◆ **Exercise goal**
In the entries below, count every line containing "info". Reply with the number alone.

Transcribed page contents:
= Beginning of Section =

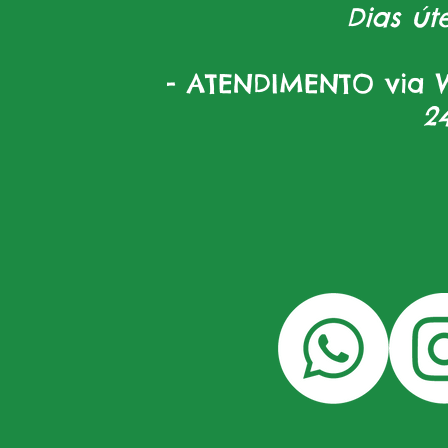
Dias úte
- ATENDIMENTO via W
2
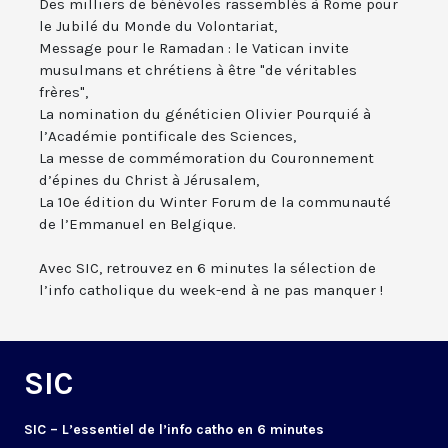
Des milliers de bénévoles rassemblés à Rome pour
le Jubilé du Monde du Volontariat,
Message pour le Ramadan : le Vatican invite
musulmans et chrétiens à être "de véritables
frères",
La nomination du généticien Olivier Pourquié à
l’Académie pontificale des Sciences,
La messe de commémoration du Couronnement
d’épines du Christ à Jérusalem,
La 10e édition du Winter Forum de la communauté
de l’Emmanuel en Belgique.
Avec SIC, retrouvez en 6 minutes la sélection de
l’info catholique du week-end à ne pas manquer !
SIC
SIC – L’essentiel de l’info catho en 6 minutes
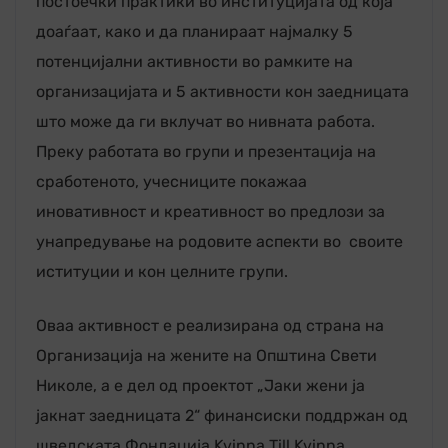
постоечки практики во институцијата од која
доаѓаат, како и да планираат најмалку 5
потенцијални активности во рамките на
организацијата и 5 активности кон заедницата
што може да ги вклучат во нивната работа.
Преку работата во групи и презентација на
сработеното, учесниците покажаа
иновативност и креативност во предлози за
унапредување на родовите аспекти во своите
иституции и кон целните групи.
Оваа активност е реализирана од страна на
Организација на жените на Општина Свети
Николе, а е дел од проектот „Јаки жени ја
јакнат заедницата 2“ финансиски поддржан од
шведската Фондација Kvinna Till Kvinna.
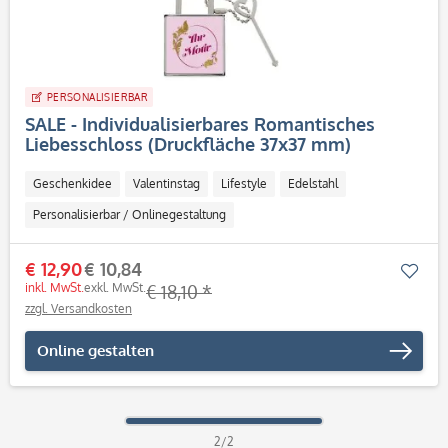
PERSONALISIERBAR
SALE - Individualisierbares Romantisches
Liebesschloss (Druckfläche 37x37 mm)
Geschenkidee
Valentinstag
Lifestyle
Edelstahl
Personalisierbar / Onlinegestaltung
€ 12,90
€ 10,84
Mer
inkl. MwSt.
exkl. MwSt.
€ 18,10 *
zzgl. Versandkosten
Online gestalten
2/2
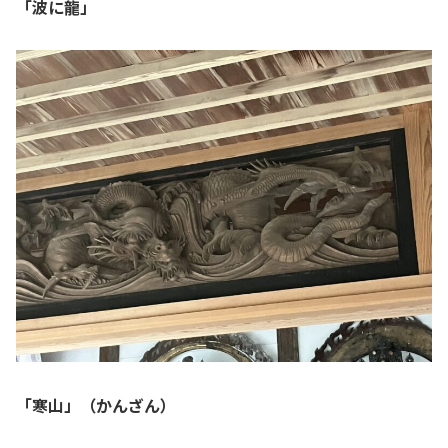
「波に龍」
「寒山」（かんざん）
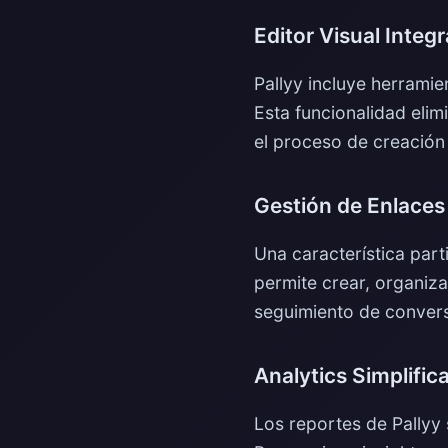
Editor Visual Integ
Pallyy incluye herrami
Esta funcionalidad eli
el proceso de creación
Gestión de Enlaces
Una característica part
permite crear, organizar
seguimiento de conver
Analytics Simplific
Los reportes de Pallyy 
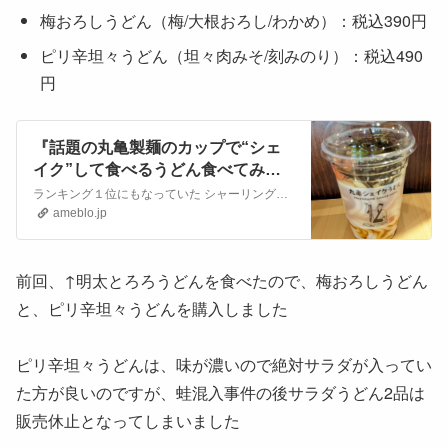
梅おろしうどん（梅/大根おろし/わかめ）：税込390円
ピリ辛坦々うどん（坦々肉みそ/刻みのり）：税込490
円
『話題の丸亀製麺のカップで“シェ
イク”して食べるうどん食べてみ
た！』
ランキング１位にもなっていた シャーリングシフォンブラウス ２７８０円→１５９９円＜2/20 9:59まで1枚1,399円！2枚購入＆クーポン利用で＞ ブラウ…
ameblo.jp
前回、↑明太とろろうどんを食べたので、
梅おろしうどん
と、
ピリ辛坦々うどんを購入しました
ピリ辛坦々うどんは、味が濃いので絶対サラダが入ってい
た方が良いのですが、
蛙混入事件の後サラダうどん2品は
販売休止となってしまいました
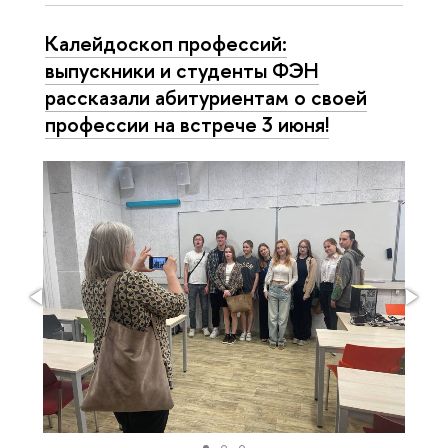
Калейдоскоп профессий:
выпускники и студенты ФЭН
рассказали абитуриентам о своей
профессии на встрече 3 июня!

= End of Section =

◆ **Answer for the task**
2